Located just off the southeastern tip of the Peloponnese peninsula, Kythira is surrounded by the Ionian and Aegean seas. Due to its strategic location between the Greek mainland and Crete, it has been an important trade hub and meeting point for centuries. As a result, the island exhibits influences from a variety of civilisations and cultures.
Things to do in Cythera
Spend a day wandering the whitewashed town of Kythira, which is perched atop a hill overlooking Kapsali Beach. Admire its Venetian castle dating from the late 12th century and explore the oldest of its four churches, the Church of Pantokrator, which houses beautiful frescoes. Documents dating from the 16th to 20th centuries are found within the Historical Archive of Kythira.
On the western side of Kythira is the Monastery of Panagia Myrtidiotissa, which is dedicated to the island’s patron, the Madonna of Myrtle. It is said that her image appeared to a shepherd, who built a small chapel in response. The chapel still stands today, adjacent to a majestic basilica that was constructed in 1857 and is topped by a 26-metre-high limestone bell tower.

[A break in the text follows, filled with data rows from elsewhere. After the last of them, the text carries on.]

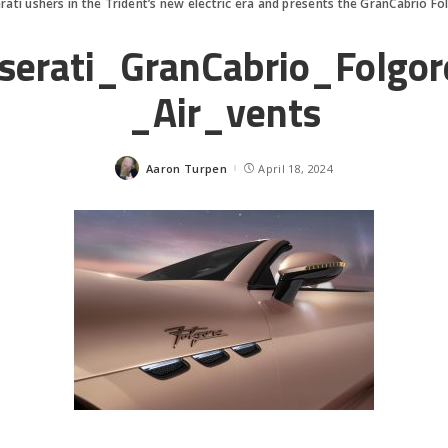
rati ushers in the Trident’s new electric era and presents the GranCabrio Fo
serati_GranCabrio_Folgor
_Air_vents
Aaron Turpen
April 18, 2024
Posted
by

Kythira boasts plenty of stunning beaches where you can spend your days sunbathing and swimming backed by the island’s rugged landscapes. Enjoy the views toward the Peloponnese from one of the sun beds that dot Agia Pelagia or escape to the untouched cove of Melidoni. In Kythira’s south-east is the spectacular Paralia Kaladi, which is set at the base of a high cliff.
Getting around Cythera
Alexandros Aristotelous Onassis Airport is the main aviation gateway to Kythira and has regular flights to Athens. Ferries connect to the town of Diakofti on the island’s east coast from Kalamata, Crete and the Athenian port of Piraeus. Renting a car or moped is the most convenient way of getting around Kythira.